= Supplied material =

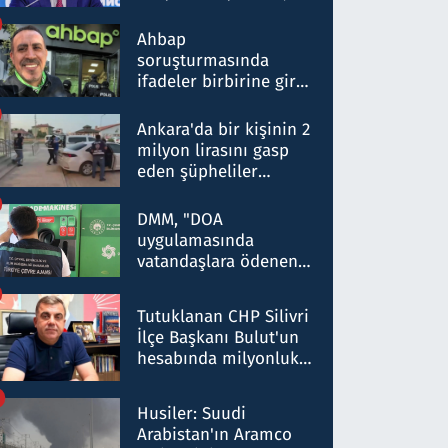
ortaklığının stratejik
nitelikte olduğunu
Ahbap
belirtti
soruşturmasında
ifadeler birbirine girdi:
Dokuz şüphelinin
ifadelerinden ortaya
Ankara'da bir kişinin 2
çıkan tablo şok etti
milyon lirasını gasp
eden şüpheliler
Kırıkkale'de yakalandı
DMM, "DOA
uygulamasında
vatandaşlara ödenen
iade tutarlarının
düşürüldüğü" iddiasını
Tutuklanan CHP Silivri
yalanladı
İlçe Başkanı Bulut'un
hesabında milyonluk
para trafiğine: Patron
talimat verdi, ben
Husiler: Suudi
gönderdim
Arabistan'ın Aramco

= Task statement =
Output the material verbatim, skipping the images.

= Result of this exercise =
ortaklığının stratejik
nitelikte olduğunu
Ahbap
belirtti
soruşturmasında
ifadeler birbirine girdi:
Dokuz şüphelinin
ifadelerinden ortaya
Ankara'da bir kişinin 2
çıkan tablo şok etti
milyon lirasını gasp
eden şüpheliler
Kırıkkale'de yakalandı
DMM, "DOA
uygulamasında
vatandaşlara ödenen
iade tutarlarının
düşürüldüğü" iddiasını
Tutuklanan CHP Silivri
yalanladı
İlçe Başkanı Bulut'un
hesabında milyonluk
para trafiğine: Patron
talimat verdi, ben
Husiler: Suudi
gönderdim
Arabistan'ın Aramco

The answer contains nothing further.